L’exploitation est également collective, conduite non seulement à l’échelle d’une usine mais aussi du pays, pas seulement par son patron, mais par la classe bourgeoise toute entière (capitaliste). Ceux qui concourent indirectement à la production : cheminots, ouvriers, transporteurs, agents de maintenance, techniciens, appartiennent au prolétariat moderne.

Ce travail collectif regroupe tous les travailleurs, quel que soit leur secteur d’activité, privé ou public. Le produit social est le produit d’un prolétariat collectif.

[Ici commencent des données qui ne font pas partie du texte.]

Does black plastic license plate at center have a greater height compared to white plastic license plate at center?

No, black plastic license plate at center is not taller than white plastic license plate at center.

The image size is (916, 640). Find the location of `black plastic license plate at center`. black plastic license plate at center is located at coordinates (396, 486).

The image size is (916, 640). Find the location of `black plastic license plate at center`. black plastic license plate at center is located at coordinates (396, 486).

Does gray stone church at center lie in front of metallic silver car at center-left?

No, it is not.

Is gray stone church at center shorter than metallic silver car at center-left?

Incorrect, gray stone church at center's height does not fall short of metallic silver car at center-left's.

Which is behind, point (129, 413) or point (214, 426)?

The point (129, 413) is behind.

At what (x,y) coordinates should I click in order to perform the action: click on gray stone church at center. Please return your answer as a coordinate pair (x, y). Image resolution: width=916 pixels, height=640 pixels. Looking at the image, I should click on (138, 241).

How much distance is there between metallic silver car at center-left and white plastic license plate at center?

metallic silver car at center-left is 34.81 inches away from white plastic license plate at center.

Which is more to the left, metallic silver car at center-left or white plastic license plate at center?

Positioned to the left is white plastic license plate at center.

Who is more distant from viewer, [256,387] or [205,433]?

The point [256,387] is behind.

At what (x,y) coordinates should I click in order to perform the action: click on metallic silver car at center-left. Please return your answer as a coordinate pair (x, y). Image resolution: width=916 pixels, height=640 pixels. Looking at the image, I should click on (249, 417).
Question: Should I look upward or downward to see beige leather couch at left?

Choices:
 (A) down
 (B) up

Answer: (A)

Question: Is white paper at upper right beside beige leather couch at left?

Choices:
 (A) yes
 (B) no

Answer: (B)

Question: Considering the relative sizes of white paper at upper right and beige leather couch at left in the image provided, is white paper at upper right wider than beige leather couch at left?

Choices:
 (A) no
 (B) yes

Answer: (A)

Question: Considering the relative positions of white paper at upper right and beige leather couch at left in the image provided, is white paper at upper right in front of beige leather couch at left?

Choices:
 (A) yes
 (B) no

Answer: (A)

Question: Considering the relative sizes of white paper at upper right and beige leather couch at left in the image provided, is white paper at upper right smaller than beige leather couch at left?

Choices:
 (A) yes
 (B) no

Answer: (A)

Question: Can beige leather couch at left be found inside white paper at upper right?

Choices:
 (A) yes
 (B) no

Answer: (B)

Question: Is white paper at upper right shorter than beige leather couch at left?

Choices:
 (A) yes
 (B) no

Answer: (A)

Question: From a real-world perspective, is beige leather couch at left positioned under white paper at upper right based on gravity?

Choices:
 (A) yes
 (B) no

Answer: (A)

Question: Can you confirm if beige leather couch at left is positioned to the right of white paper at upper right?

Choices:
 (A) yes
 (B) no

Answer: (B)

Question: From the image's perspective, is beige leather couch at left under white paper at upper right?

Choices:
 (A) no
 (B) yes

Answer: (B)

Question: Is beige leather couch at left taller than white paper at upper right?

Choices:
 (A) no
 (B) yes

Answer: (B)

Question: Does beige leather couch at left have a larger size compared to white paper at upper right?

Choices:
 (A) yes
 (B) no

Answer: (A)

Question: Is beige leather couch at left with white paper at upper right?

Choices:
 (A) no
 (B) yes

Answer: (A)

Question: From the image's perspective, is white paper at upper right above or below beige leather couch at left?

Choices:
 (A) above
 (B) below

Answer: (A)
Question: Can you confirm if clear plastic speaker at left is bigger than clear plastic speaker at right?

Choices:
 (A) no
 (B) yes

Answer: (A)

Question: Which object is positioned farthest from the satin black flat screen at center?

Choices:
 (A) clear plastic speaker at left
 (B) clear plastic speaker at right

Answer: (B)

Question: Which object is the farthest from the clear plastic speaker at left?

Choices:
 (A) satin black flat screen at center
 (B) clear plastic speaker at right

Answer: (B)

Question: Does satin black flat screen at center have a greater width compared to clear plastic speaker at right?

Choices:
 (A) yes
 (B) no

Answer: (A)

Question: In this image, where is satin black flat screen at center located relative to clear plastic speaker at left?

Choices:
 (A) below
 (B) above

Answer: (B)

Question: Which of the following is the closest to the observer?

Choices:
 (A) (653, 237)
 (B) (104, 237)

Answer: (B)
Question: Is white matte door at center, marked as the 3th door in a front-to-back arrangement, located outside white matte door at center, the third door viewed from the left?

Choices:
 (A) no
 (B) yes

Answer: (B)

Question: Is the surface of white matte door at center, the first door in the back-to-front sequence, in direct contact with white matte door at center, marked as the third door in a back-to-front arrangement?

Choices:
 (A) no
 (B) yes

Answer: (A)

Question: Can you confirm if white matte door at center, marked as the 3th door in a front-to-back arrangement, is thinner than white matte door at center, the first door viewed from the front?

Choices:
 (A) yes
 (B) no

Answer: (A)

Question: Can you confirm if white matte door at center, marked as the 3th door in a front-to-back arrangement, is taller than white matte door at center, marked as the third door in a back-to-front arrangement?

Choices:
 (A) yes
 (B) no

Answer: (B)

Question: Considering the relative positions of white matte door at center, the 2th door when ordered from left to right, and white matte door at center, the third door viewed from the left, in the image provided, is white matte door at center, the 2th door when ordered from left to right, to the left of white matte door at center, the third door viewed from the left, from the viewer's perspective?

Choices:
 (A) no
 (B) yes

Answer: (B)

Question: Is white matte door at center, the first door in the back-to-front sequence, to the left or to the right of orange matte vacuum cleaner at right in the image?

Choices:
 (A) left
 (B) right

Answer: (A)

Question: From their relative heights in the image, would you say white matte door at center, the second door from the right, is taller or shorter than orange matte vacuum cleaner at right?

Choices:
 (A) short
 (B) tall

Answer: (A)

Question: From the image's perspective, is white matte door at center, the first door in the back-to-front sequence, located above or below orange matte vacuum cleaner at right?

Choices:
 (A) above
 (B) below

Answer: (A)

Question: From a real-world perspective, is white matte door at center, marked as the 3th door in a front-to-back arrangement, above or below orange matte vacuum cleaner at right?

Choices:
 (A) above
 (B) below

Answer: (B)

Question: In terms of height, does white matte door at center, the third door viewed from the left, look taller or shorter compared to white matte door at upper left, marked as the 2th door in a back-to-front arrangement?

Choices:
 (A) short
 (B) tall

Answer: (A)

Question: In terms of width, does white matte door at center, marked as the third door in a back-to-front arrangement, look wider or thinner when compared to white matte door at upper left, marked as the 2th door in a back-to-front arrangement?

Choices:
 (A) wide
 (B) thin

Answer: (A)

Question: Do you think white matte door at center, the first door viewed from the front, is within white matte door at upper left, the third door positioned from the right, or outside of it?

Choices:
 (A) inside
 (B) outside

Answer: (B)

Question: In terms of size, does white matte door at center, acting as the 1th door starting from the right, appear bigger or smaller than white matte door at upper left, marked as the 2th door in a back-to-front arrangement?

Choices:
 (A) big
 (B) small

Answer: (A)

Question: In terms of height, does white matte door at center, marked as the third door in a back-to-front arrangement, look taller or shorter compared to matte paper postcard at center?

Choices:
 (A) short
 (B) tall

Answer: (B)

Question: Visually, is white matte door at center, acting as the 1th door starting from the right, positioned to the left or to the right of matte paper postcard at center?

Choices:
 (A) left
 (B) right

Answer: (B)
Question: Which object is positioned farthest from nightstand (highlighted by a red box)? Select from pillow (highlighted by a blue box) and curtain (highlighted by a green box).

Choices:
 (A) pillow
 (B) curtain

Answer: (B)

Ces rappels sont nécessaires à un moment où les courants révisionnistes et syndicalistes d’accompagnement occultent à des degrés variables, l’exploitation capitaliste.

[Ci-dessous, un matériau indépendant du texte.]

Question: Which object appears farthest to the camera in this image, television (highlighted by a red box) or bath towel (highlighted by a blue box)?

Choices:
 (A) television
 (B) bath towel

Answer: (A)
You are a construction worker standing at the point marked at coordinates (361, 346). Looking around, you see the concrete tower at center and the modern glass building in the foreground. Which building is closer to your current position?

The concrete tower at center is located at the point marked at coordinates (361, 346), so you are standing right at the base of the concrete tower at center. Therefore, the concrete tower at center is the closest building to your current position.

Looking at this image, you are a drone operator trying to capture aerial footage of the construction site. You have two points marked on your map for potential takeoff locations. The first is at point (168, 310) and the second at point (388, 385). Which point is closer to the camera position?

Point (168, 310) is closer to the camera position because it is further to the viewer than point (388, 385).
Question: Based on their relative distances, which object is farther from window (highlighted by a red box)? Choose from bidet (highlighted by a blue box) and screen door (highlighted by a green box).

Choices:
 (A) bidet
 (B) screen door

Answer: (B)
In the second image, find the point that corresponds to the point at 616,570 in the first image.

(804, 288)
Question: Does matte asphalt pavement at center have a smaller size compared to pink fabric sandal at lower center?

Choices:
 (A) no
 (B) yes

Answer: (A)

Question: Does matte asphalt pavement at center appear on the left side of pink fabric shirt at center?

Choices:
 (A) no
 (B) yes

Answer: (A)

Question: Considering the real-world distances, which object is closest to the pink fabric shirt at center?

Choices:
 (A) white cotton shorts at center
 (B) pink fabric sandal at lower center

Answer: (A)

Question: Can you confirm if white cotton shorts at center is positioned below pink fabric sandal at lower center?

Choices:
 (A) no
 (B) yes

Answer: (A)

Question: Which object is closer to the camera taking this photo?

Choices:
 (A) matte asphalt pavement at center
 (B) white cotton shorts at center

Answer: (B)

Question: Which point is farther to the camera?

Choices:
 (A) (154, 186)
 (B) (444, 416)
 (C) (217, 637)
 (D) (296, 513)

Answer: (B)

Les syndicalistes CGT s’activant autour du groupe de collaboration de classes « Confrontations » ont, dans les années 80, avancé le concept de « nouveaux critères de gestion » à proposer dans chaque entreprise. Ainsi, le capitalisme est-il réduit à une simple « logique économique », la rentabilité financière (sans analyser ses sources), puisque est occultée la question centrale de la propriété des moyens de production. Autre conséquence de l’emploi de ce concept : cela revenait à présenter le mode de production capitaliste comme une page blanche que chaque « acteur social » peut remplir. C’est en réalité le début d’une campagne d’embellissement du régime d’exploitation, qui exprime le ralliement à peine ultérieur de la direction de la CGT à la gestion loyale du capitalisme.

L’activité productive de service, l’ensemble des activités économiques, sont régies par la loi du profit sous le capitalisme. Sous l’impérialisme, c’est même la loi du profit maximum qui est opérante. Nous avons là la cause matérielle de la politique de recherche du profit (rentabilité capitaliste) dans tous les secteurs, y compris l’éducation, la santé… Penser de « nouveaux critères de gestion » sociaux déconnectés de la propriété des usines, banques, services, et déconnectés de la lutte révolutionnaire pour le socialisme, est une escroquerie morale et intellectuelle.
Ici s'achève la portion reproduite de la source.